FARMINGTON – At Kemp Field on Thursday evening, shrieks rang out, mixed with laughter.

Parents sat in lawn chairs shielding their eyes, looking out at the clusters of men and boys huddled under goal posts in the distance. Boys ran to and fro, balls popped into the air, and down again.

Robert Lake stood in a concession stand looking out, a faint smile on his face.

Mt. Blue Area Youth Football was finally home.

Independent of both school districts and local government and operating solely on donations and season fees, the club has served SAD 9 kids for years.

They’ve never had a field to call their own.

They’d play and practice wherever they could, Lake, the club’s treasurer, said. But after Hippach field was made primarily into a baseball game venue and the countless games and practices began to wear on the Mt. Blue High School field, finding a place to play got harder and harder.

“It was crazy,” said football mom Debbie Matteson, eyes on the field.

In good weather, it was here, there, and everywhere, trying to remember which field which of her two boys was supposed to be playing on, said Bethany Storer, of Chesterville.

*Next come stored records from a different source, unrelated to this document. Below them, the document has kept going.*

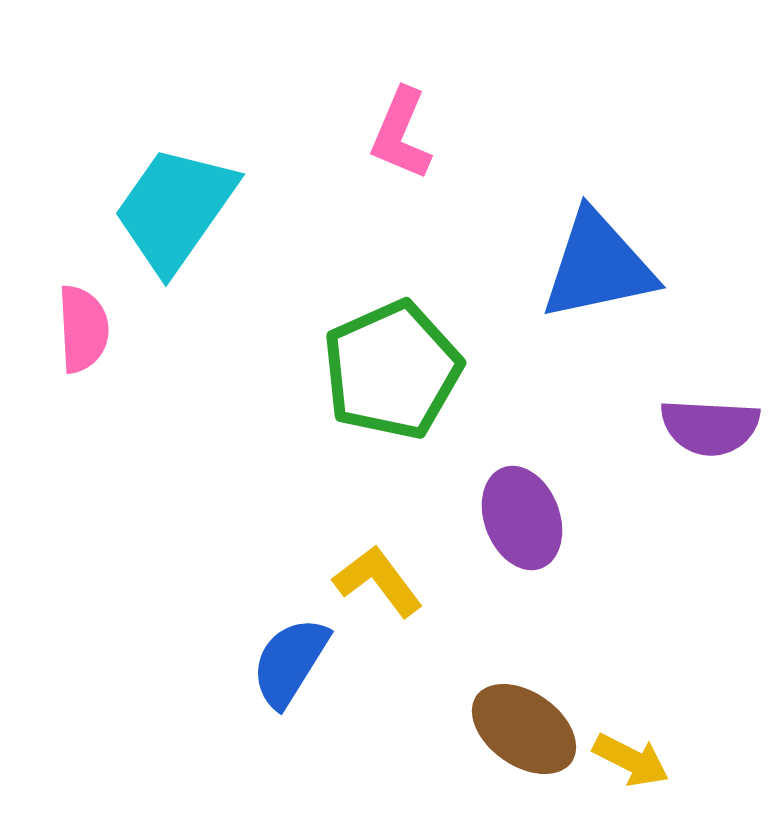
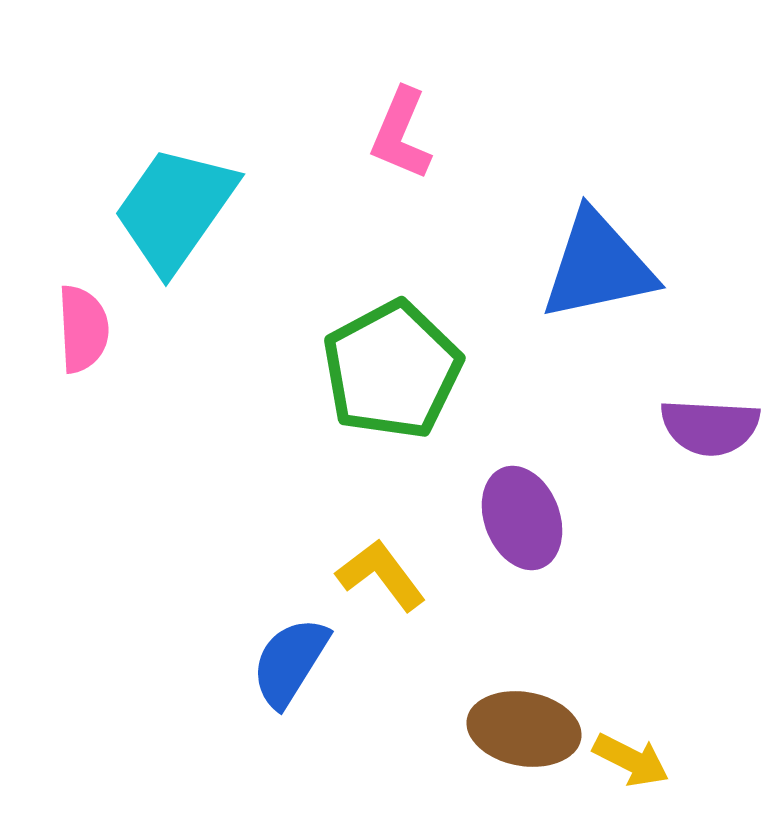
green pentagon: rotated 4 degrees counterclockwise
yellow L-shape: moved 3 px right, 6 px up
brown ellipse: rotated 25 degrees counterclockwise
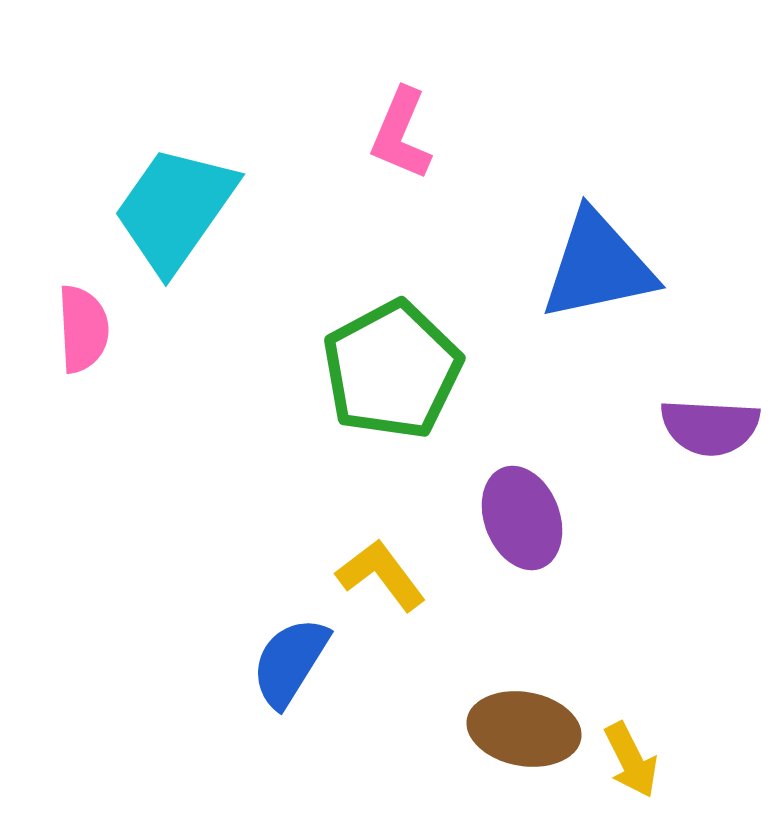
yellow arrow: rotated 36 degrees clockwise
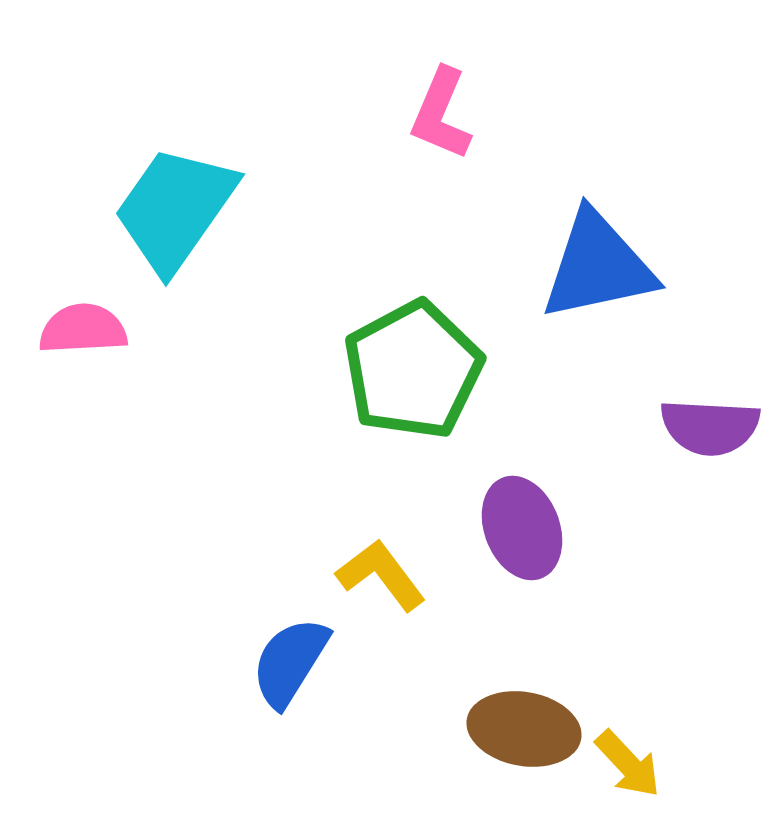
pink L-shape: moved 40 px right, 20 px up
pink semicircle: rotated 90 degrees counterclockwise
green pentagon: moved 21 px right
purple ellipse: moved 10 px down
yellow arrow: moved 3 px left, 4 px down; rotated 16 degrees counterclockwise
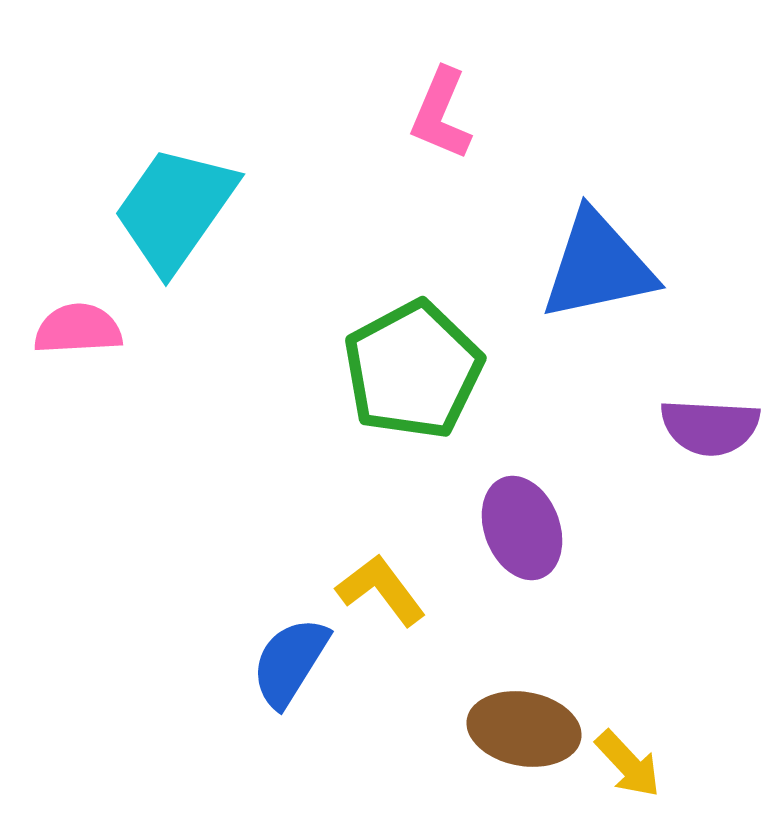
pink semicircle: moved 5 px left
yellow L-shape: moved 15 px down
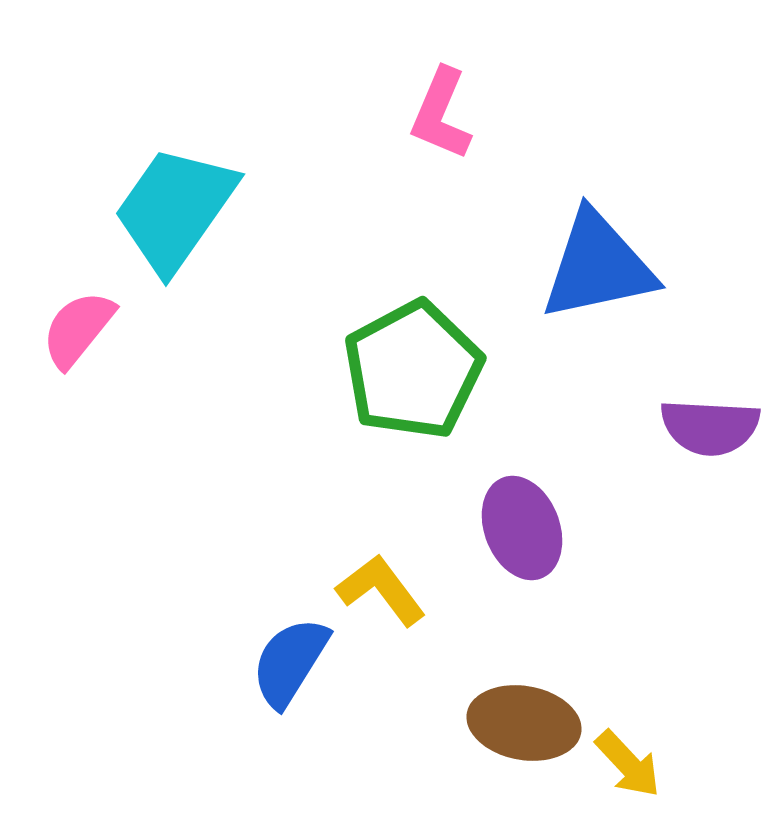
pink semicircle: rotated 48 degrees counterclockwise
brown ellipse: moved 6 px up
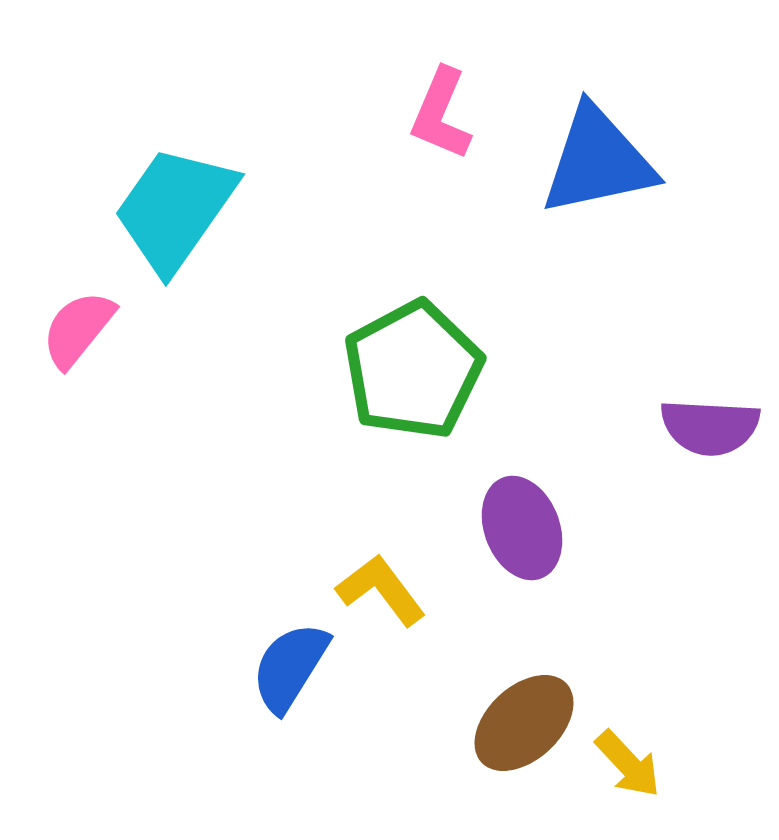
blue triangle: moved 105 px up
blue semicircle: moved 5 px down
brown ellipse: rotated 53 degrees counterclockwise
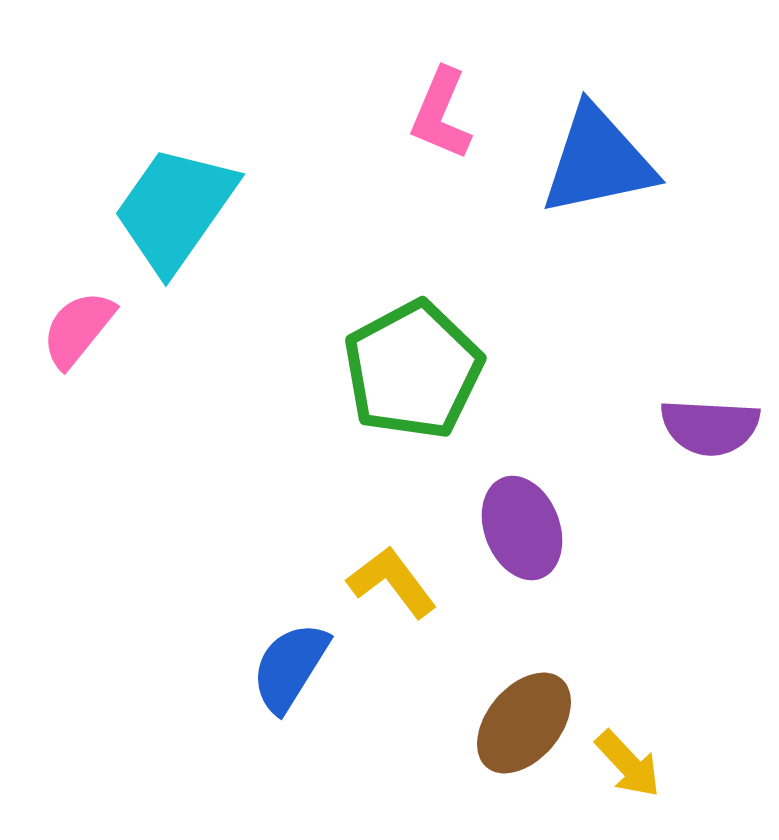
yellow L-shape: moved 11 px right, 8 px up
brown ellipse: rotated 7 degrees counterclockwise
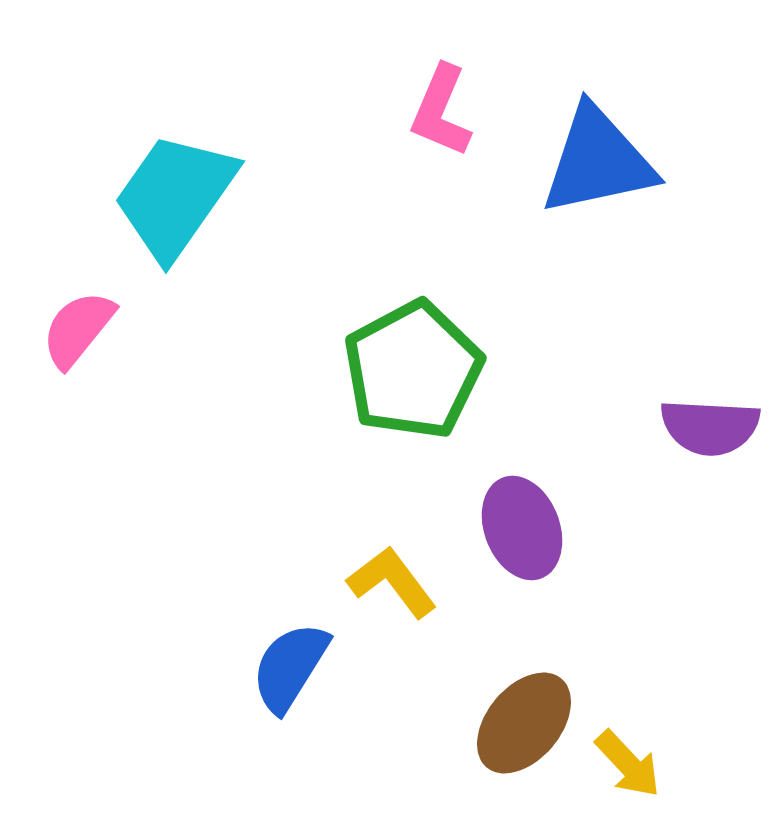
pink L-shape: moved 3 px up
cyan trapezoid: moved 13 px up
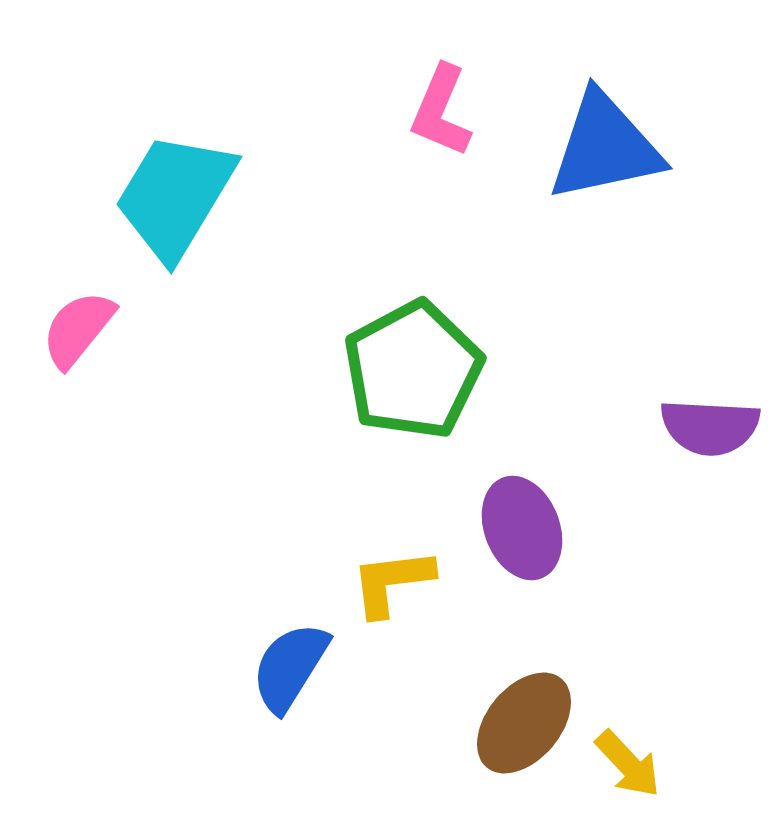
blue triangle: moved 7 px right, 14 px up
cyan trapezoid: rotated 4 degrees counterclockwise
yellow L-shape: rotated 60 degrees counterclockwise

In bad weather, it was always a gamble whether or not the owners of the allotted field would let them play.

In either 1999 or 2000, the club got a break, in the form of the Kemp family and their lower field.

Mark Kemp, of Kemp Enterprises, Inc., remembers when he learned of the club’s need for a field.

“I’ve got a piece of land if you’re interested,” Kemp remembers saying. His family donated their lower field to the club.

But finding a location was just the first of many hurdles.

The land wasn’t useable immediately, Club President Steve Haley said. He and Vice President Tim Burnell tried roto tilling it to make grass grow, but the grass all died.

Then they were told the Army Corps of Engineers could help them out. Sept. 11, 2001, changed all that.

Then, two years ago, Kevin Vining, of E.L. Vining and Son, came to the rescue. The work he did must have been worth $100,000, Lake said.

Vining moved thousands of yards of loam onto the field, creating two regulation football fields out of what used to be a cow pasture. He built a road leading out to the fields. He excavated a hole for the outhouse waste, donated the tank. He built a parking lot.

And he did it all for free.

Coming off the field from coaching Thursday evening, Vining smiled, looking embarrassed, and said anything to do with helping kids was a good cause. “Everyone else has given so much, we just want to do our part,” he said of his company.

This is the first year both fields are ready for players. Parents and coaches may have been basking in the newfound freedom and enjoying the sunshine, but the players themselves had a different perspective.

“It’s great,” said Robert Matteson, 9, squinting as he looked back at the field. “It’s better,” he said.

But it wasn’t the field that had his attention, it was the game itself. “It’s fun,” he said. Then a grin spread slowly across his face. “You get to tackle people,” he said, and turned toward home.